Success, I believe, is not based so much on bumper sticker sayings or stuff like, “Never give up … or stop … or quit.” It is more predicated on the ability to focus on the task.
Hyper focus, to me, is the secret to success on or off the field of play.
“…and get back in the race…”
To Randy and Cody, forget the tournaments behind you, focus not on the fish you lost but on the fish you are about to catch.
Five fish, one at a time.
Do that every tournament day on the water, weigh in 20 fish per tourney and you probably will stand on the Classic stage.
Guys, begin again with the next fish, the first one in the boat at Guntersville.
Always look ahead not behind.
Yeah it sucks you lost that fish but that’s the past, focus on the present and get back to fishing.

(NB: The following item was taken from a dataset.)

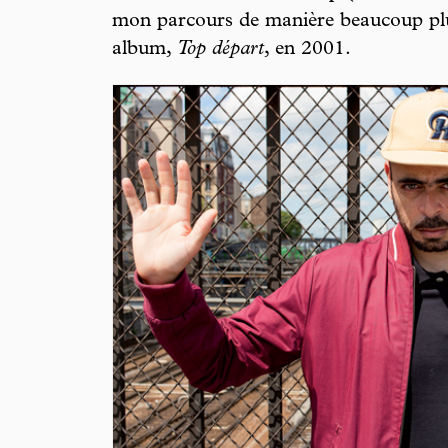
mon parcours de manière beaucoup plus
album,
Top départ
, en 2001.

Make every cast count, every stop count … even off the water … knowing where to park ahead of time, where it’s easiest to get gas, the closest place to shop where the truck and trailer will fit. All of that comes into play if any of that takes your focus off what this game is all about.
Catching the most fish most of the time.
You have four tourney gigs left … you can’t fix what happened behind you, you can fix what it is you still face.
Begin anew on Wednesday.
You know how to fish, use the time to learn how to fish at the Elite level, especially the mental aspect of this game.
And swing for the fences.
The rest of your tournament life lies ahead of you.
Focus on the beauty of that, and listen my friends to your soul.
It knows how to win, it’s up to you to let it.
To all those who take to the water this week, play hard, play smart, be safe and know, that I miss ya.
“Champions keep playing until they get it right.”